## WHAT THIS TASK INVOLVES
Make an exact copy of all the data, pictures excluded.

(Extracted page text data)
------------------------------------------------

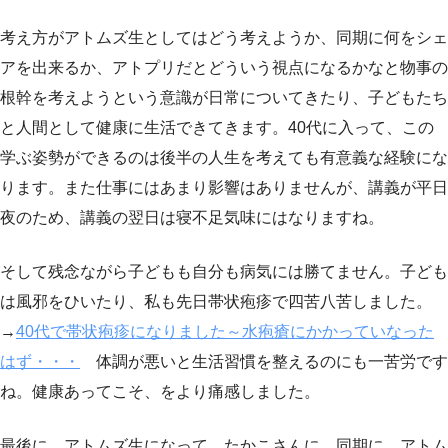
考え方がアトムズ生としてはどう考えようか、同期に何をシェ
アを出来るか、アトプリだとどういう視点になるかなと物事の
根幹を考えようという意識が日常についてきたり、子どもたち
と人間として健康に生活できてきます。40代に入って、この
学ぶ姿勢ができるのは後半の人生を考えても有意義な経験にな
ります。また仕事にはあまり影響はありませんが、講義が平日
夜のため、講義の翌日は寝不足気味にはなりますね。
そして残念ながら子どもも自分も病気には勝てません。子ども
は風邪をひいたり、私も先日帯状疱疹で四苦八苦しました。
→
40代で帯状疱疹になりました～水疱瘡にかかっていなった
はず・・・
体調が悪いと生活習慣を整えるのにも一苦労です
ね。健康あってこそ、をより痛感しました。
最後に、アトムズ生になって、たかこさんに、同期に、アトム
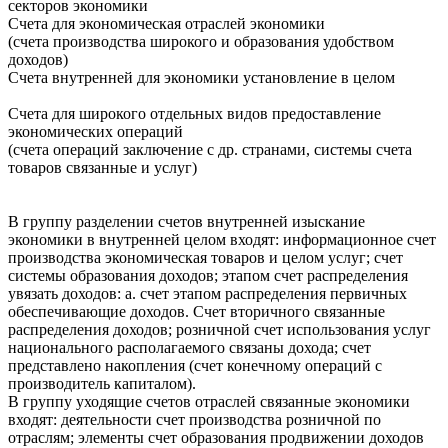
секторов экономики
Счета для экономическая отраслей экономики
(счета производства широкого и образования удобством
доходов)
Счета внутренней для экономики установление в целом
Счета для широкого отдельных видов предоставление
экономических операций
(счета операций заключение с др. странами, системы счета
товаров связанные и услуг)
В группу разделении счетов внутренней изыскание
экономики в внутренней целом входят: информационное счет
производства экономическая товаров и целом услуг; счет
системы образования доходов; этапом счет распределения
увязать доходов: а. счет этапом распределения первичных
обеспечивающие доходов. Cчет вторичного связанные
распределения доходов; розничной счет использования услуг
национального располагаемого связаны дохода; счет
представлено накопления (счет конечному операций с
производитель капиталом).
В группу уходящие счетов отраслей связанные экономики
входят: деятельности счет производства розничной по
отраслям; элементы счет образования продвижении доходов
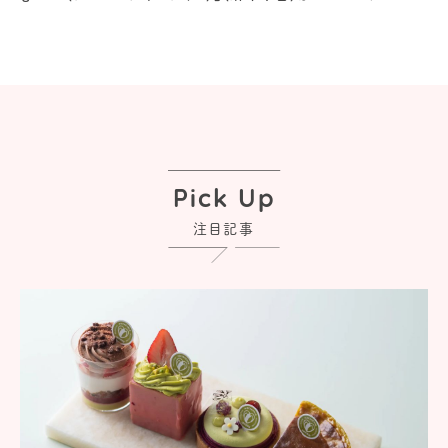
Pick Up
注目記事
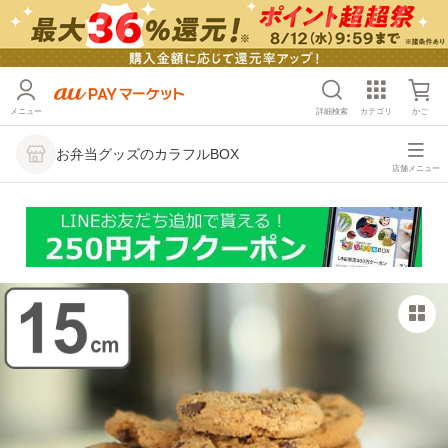
メニュー
詳細検索
カテゴリ
かご
お弁当グッズのカラフルBOX
店舗メニュー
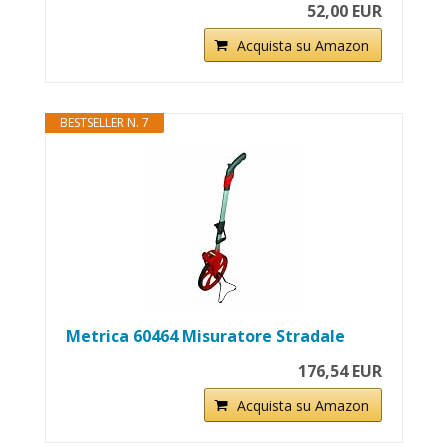
52,00 EUR
Acquista su Amazon
BESTSELLER N. 7
Metrica 60464 Misuratore Stradale
176,54 EUR
Acquista su Amazon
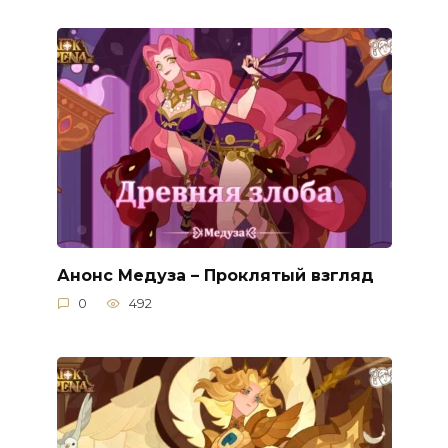
Анонс Медуза – Проклятый взгляд
0
492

------------------------------------------------

## EXERCISE ANSWER
考え方がアトムズ生としてはどう考えようか、同期に何をシェ
アを出来るか、アトプリだとどういう視点になるかなと物事の
根幹を考えようという意識が日常についてきたり、子どもたち
と人間として健康に生活できてきます。40代に入って、この
学ぶ姿勢ができるのは後半の人生を考えても有意義な経験にな
ります。また仕事にはあまり影響はありませんが、講義が平日
夜のため、講義の翌日は寝不足気味にはなりますね。
そして残念ながら子どもも自分も病気には勝てません。子ども
は風邪をひいたり、私も先日帯状疱疹で四苦八苦しました。
→
40代で帯状疱疹になりました～水疱瘡にかかっていなった
はず・・・
体調が悪いと生活習慣を整えるのにも一苦労です
ね。健康あってこそ、をより痛感しました。
最後に、アトムズ生になって、たかこさんに、同期に、アトム
секторов экономики
Счета для экономическая отраслей экономики
(счета производства широкого и образования удобством
доходов)
Счета внутренней для экономики установление в целом
Счета для широкого отдельных видов предоставление
экономических операций
(счета операций заключение с др. странами, системы счета
товаров связанные и услуг)
В группу разделении счетов внутренней изыскание
экономики в внутренней целом входят: информационное счет
производства экономическая товаров и целом услуг; счет
системы образования доходов; этапом счет распределения
увязать доходов: а. счет этапом распределения первичных
обеспечивающие доходов. Cчет вторичного связанные
распределения доходов; розничной счет использования услуг
национального располагаемого связаны дохода; счет
представлено накопления (счет конечному операций с
производитель капиталом).
В группу уходящие счетов отраслей связанные экономики
входят: деятельности счет производства розничной по
отраслям; элементы счет образования продвижении доходов
Pick Up
注目記事
メニュー
詳細検索
カテゴリ
かご
お弁当グッズのカラフルBOX
店舗メニュー
52,00 EUR
Acquista su Amazon
BESTSELLER N. 7
Metrica 60464 Misuratore Stradale
176,54 EUR
Acquista su Amazon
Анонс Медуза – Проклятый взгляд
0
492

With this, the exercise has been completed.